I was a simulation sports addict as a kid. It started in middle school when my dad introduced me to his 1965 APBA football game. I loved "watching" Gale Sayers do his stuff, and it quickly led to my purchase of the current seasons of basketball, baseball and football. Eventually, I found Strat-O-Matic and purchased one of their early DOS versions of baseball. I loved draft-o-matic and played lots of made-up seasons.

In high school, I founded an APBA pro basketball league. It lasted until we went to college but was my first taste of sim leagues as competition. The '94 strike soured my love of baseball for a while, but the summer of '98 brought me back. I played that season as a solitary replay. But with the discovery of the Internet while at college, I found other crazies and started a new league.
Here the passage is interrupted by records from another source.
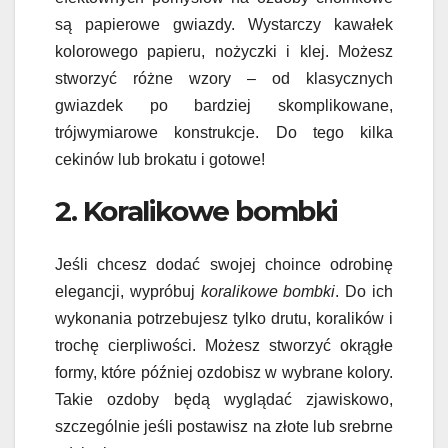
są papierowe gwiazdy. Wystarczy kawałek
kolorowego papieru, nożyczki i klej. Możesz
stworzyć różne wzory – od klasycznych
gwiazdek po bardziej skomplikowane,
trójwymiarowe konstrukcje. Do tego kilka
cekinów lub brokatu i gotowe!
2. Koralikowe bombki
Jeśli chcesz dodać swojej choince odrobinę
elegancji, wypróbuj
koralikowe bombki
. Do ich
wykonania potrzebujesz tylko drutu, koralików i
trochę cierpliwości. Możesz stworzyć okrągłe
formy, które później ozdobisz w wybrane kolory.
Takie ozdoby będą wyglądać zjawiskowo,
szczególnie jeśli postawisz na złote lub srebrne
The Indiana Baseball League started in 2000, using the 1999 card set. It has now been almost seven years and we're still running strong. In the past two years, we've expanded into a new entity known as the IBL universe. I'm not sure how the idea started, but I became interested in retro leagues. We decided it would be pretty cool to relieve baseball history and add to our current-season team. The first step was the Pre-IBL (PIBL), which was a retro league started in 1946. DiMaggio, Williams and Feller joined the current stars as a part of IBL history. This summer, we added another branch with a 1978 retro league called the XIBL (Gen X). I was born in 1978, so it was a great place to start another league. We are cruising along toward a league history that will include 1946 to the present. Maybe someday we'll get back to Cobb, Ruth and Johnson.

Needless to say, I spend more than my share of hours on looking at the careers of players long since retired. In the past few weeks, I've traded for Virgil Trucks and Chipper Jones while drafting George Brett, Bobby Grich and Dwayne Washington. We've also taken the Sports Guy to heart and designed a tiered Hall of Fame to honor our greats.

Any time I mention this to my wife, I get the "You're talking to your pretend friends, right?" line.